Run: cd gateway && ./.venv/bin/pytest tests/test_observability_helpers.py -q Expected: PASS (4 passed).

  • [ ] Step 5: Lint + commit
cd gateway && ./.venv/bin/ruff format app/observability_helpers.py tests/test_observability_helpers.py && ./.venv/bin/ruff check app/observability_helpers.py tests/test_observability_helpers.py && ./.venv/bin/mypy app
cd .. && git add gateway/app/observability_helpers.py gateway/tests/test_observability_helpers.py && git commit -s -m "feat(m3-f2): gateway domain-span helpers (@traced + record_attributes)"

Task 2: API observability_helpers.py

Files:

  • Create: api/app/observability_helpers.py (identical surface to Task 1; change _TRACER_NAME = "lq-ai-api")

  • Test: api/tests/test_observability_helpers.py (copy Task 1's test, from app.observability_helpers import ...)

  • [ ] Step 1: Copy the Task 1 test file to api/tests/test_observability_helpers.py verbatim (imports already use app.observability_helpers).

  • [ ] Step 2: Run cd api && ./.venv/bin/pytest tests/test_observability_helpers.py -q → FAIL (module missing).

  • [ ] Step 3: Copy Task 1's observability_helpers.py to api/app/, change _TRACER_NAME = "lq-ai-api" and the module docstring "gateway"→"api".

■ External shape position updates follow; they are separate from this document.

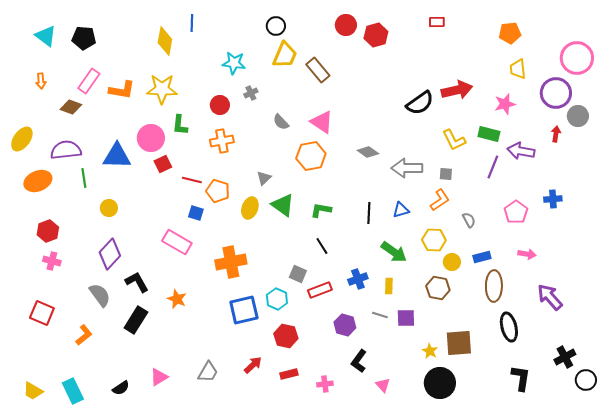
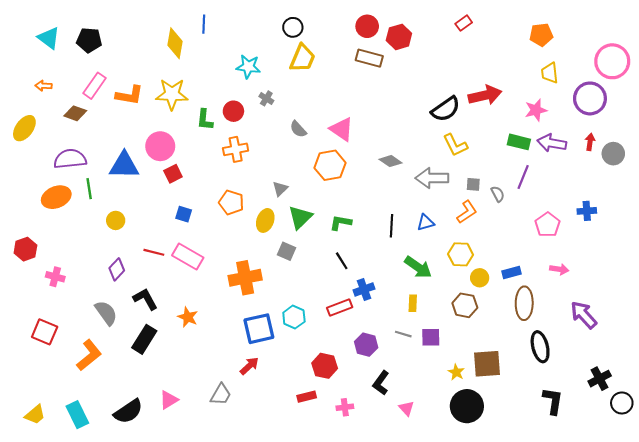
red rectangle: (437, 22) -> (464, 23), turned -35
brown rectangle: (318, 70) -> (369, 58), moved, turned -35
orange arrow: (41, 81) -> (44, 86), turned 98
gray cross: (251, 93) -> (266, 98), turned -32
gray circle: (578, 116) -> (613, 154), moved
green L-shape: (180, 125) -> (205, 120), moved
yellow ellipse: (22, 139) -> (24, 128), moved
yellow L-shape: (454, 140) -> (455, 145), moved
purple arrow: (521, 151) -> (552, 143), moved
red line: (192, 180) -> (154, 252), moved
orange ellipse: (38, 181) -> (56, 197), moved
green triangle: (283, 205) -> (300, 217), turned 40
blue square: (196, 213) -> (184, 214), moved
gray semicircle: (469, 220) -> (498, 194), moved
red hexagon: (48, 231) -> (25, 249), moved
purple diamond: (110, 254) -> (117, 269), size x0.7
gray square: (298, 274) -> (286, 251), moved
blue cross: (358, 279) -> (364, 289), moved
orange L-shape: (84, 335) -> (89, 355), size x1.4
red hexagon: (286, 336) -> (325, 366), moved
red arrow: (253, 365) -> (249, 366), moved
black semicircle: (121, 388) -> (128, 411), size x1.6
yellow trapezoid: (33, 391) -> (35, 415), turned -70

  • [ ] Step 4: Run → PASS (4 passed).

  • [ ] Step 5: cd api && ./.venv/bin/ruff format ... && ./.venv/bin/ruff check ... && ./.venv/bin/mypy app; commit feat(m3-f2): api domain-span helpers (mirror of gateway).

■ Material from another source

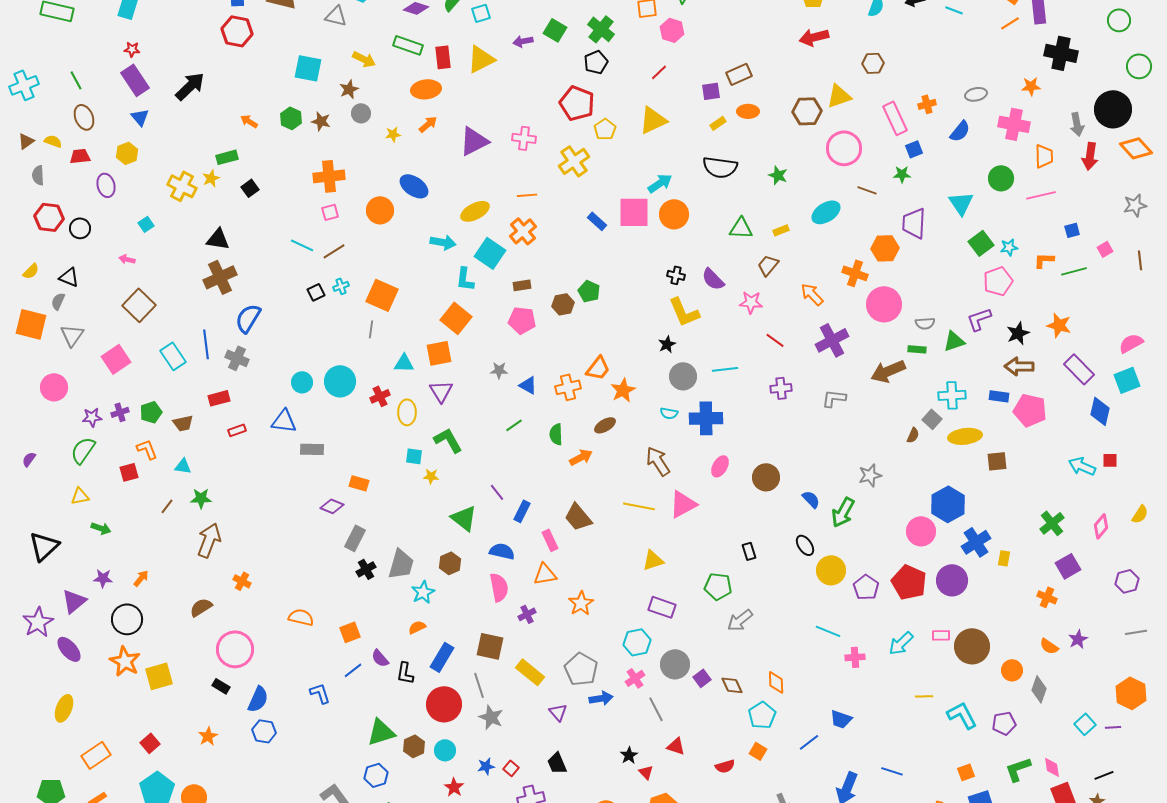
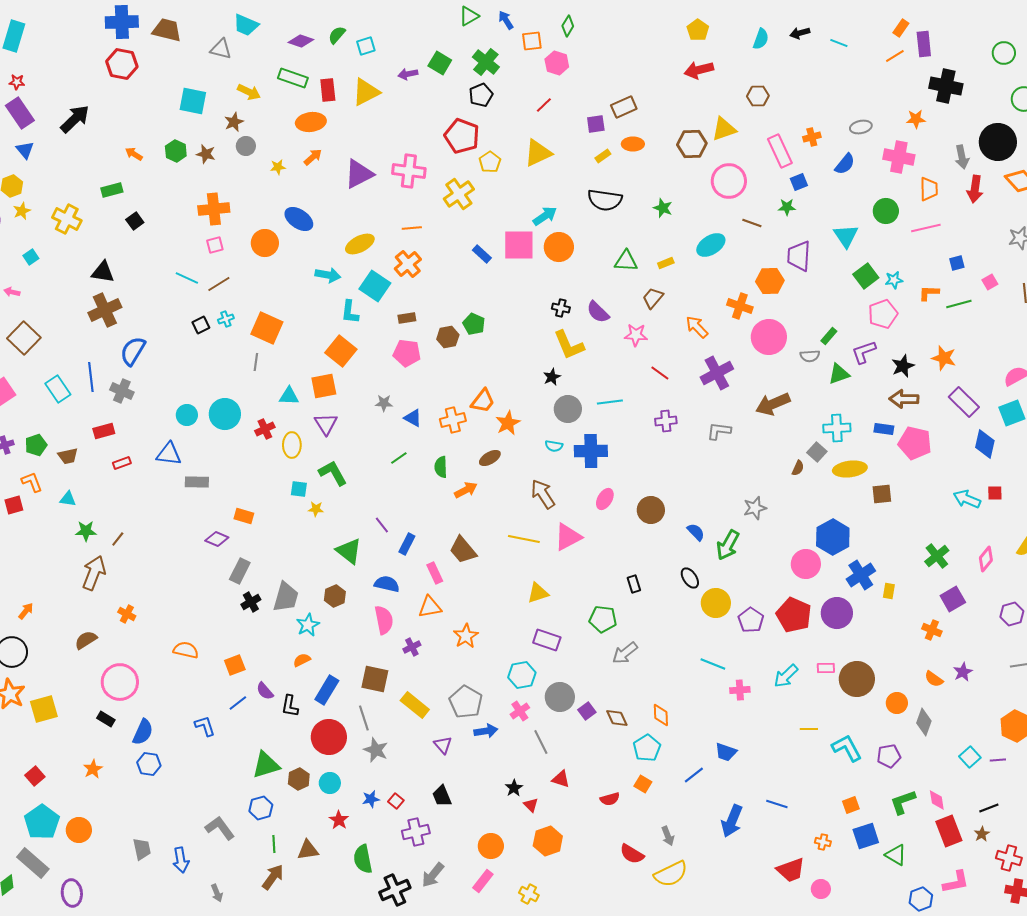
pink cross: (524, 138) -> (409, 171), size x1.4
yellow star: (211, 178) -> (22, 211), moved
green rectangle: (917, 349) -> (829, 336), moved, turned -54
brown line: (167, 506) -> (118, 539), moved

Task 3: Anonymization spans + counts accessor + the guarantee test

Files:

  • Modify: gateway/app/anonymization/mapper.py (add entity_counts()), gateway/app/anonymization/middleware.py:61-114 (pre span), and the post seam.

  • Test: gateway/tests/test_anonymization_observability.py

  • [ ] Step 1: Write the failing guarantee test

# gateway/tests/test_anonymization_observability.py
"""Anonymization-of-attributes guarantee (M3-F2).

Span attributes for anonymization must carry COUNTS and TYPES only —
never raw entity values. If a future change leaks a PERSON name or a
MATTER_NUMBER into a span attribute, this test fails.
"""

from __future__ import annotations

import pytest
from opentelemetry import trace
from opentelemetry.sdk.trace import TracerProvider
from opentelemetry.sdk.trace.export import SimpleSpanProcessor
from opentelemetry.sdk.trace.export.in_memory_span_exporter import InMemorySpanExporter

from app.anonymization.anonymizer import Anonymizer  # adjust import to the real path
from app.anonymization.middleware import pre_anonymize_request
# build a ChatCompletionRequest + AnonymizationConfig fixture mirroring
# existing tests in gateway/tests/ (reuse the anonymization test helpers).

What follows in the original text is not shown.